M. Night Shyamalan has to be one of the most disappointing directors working today. Having made a tremendous trilogy of films with The Sixth Sense, Unbreakable and Signs – films which still hold their own, even today – it’s as if the filmmaker has become a victim of his own success.

Knowing full well that audiences would be going to see his latest film with the expectation of a twist ending, Shyamalan has gladly obliged, but in the process forgot about actually making a decent film. Even when he’s tried to branch out and make more standard, blockbuster fare like After Earth, the only thing he’s really achieved is sucking all the charisma out of Will Smith.

Heralded by many as his comeback feature, his latest release, The Visit, is actually another crushing disappointment.
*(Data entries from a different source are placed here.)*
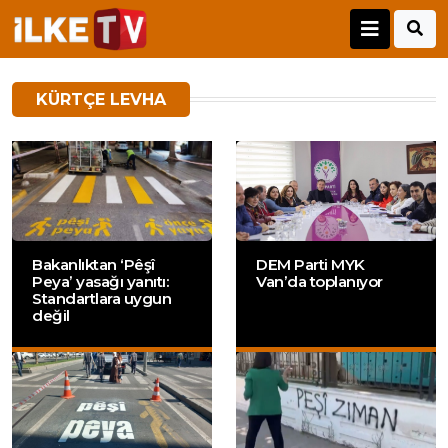
KÜRTÇE LEVHA
Bakanlıktan ‘Pêşî
DEM Parti MYK
Peya’ yasağı yanıtı:
Van’da toplanıyor
Standartlara uygun
değil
It’s a shame because the concept at its centre – two young children spend a week with the grandparents they’ve never met before, only to find them acting very strange – is a strong one, that if handled correctly, could have proved to be something special.

The big mistake Shyamalan has made with this, is deciding to structure the story around the tired and irksome ‘found footage’ format. Not only does this style of flmmaking reek of Shyamalan’s desperation to be considered cool, contempary and ‘down with the kids’, but the story suffers as a result.

Whereas in the past, films of this kind have justified the use of this style by making it integral to the plot, it proves a distraction in The Visit as characters continue to film, when they should quite clearly either be running or defending themselves. It’s nonsensical and, frankly, lazy writing on Shyamalan’s part. 

This is all before you take the film’s strange tone into account. The Visit seems to want to be both a comedy and a horror, but actually ends up being neither. A few well constructed jump scares aside, it isn’t scary, and attempts of deriving humour from the young children – especially the younger, ethnically confused brother – prove to be nothing short of excruciatingly annoying. 

What’s worse, however, are the moments of sentimentality that fall completely flat; particularly a tagged on final sequence that should have been left on the cutting room floor. It’s as if Shyamalan is trying to prove he can still write emotionally driven thrillers, but by that point it’s all too little, too late.

Had Shyamalan put the found footage trope to one side and made the bold decision to shoot The Visit as a more conventional horror, it would have made for a much better film. As it stands, it’s just another run-of-the-mill scarers that we’ve become so accustomed too. 

It lacks style, originality, wit and imagination. Shyamalan can do better and we deserve better.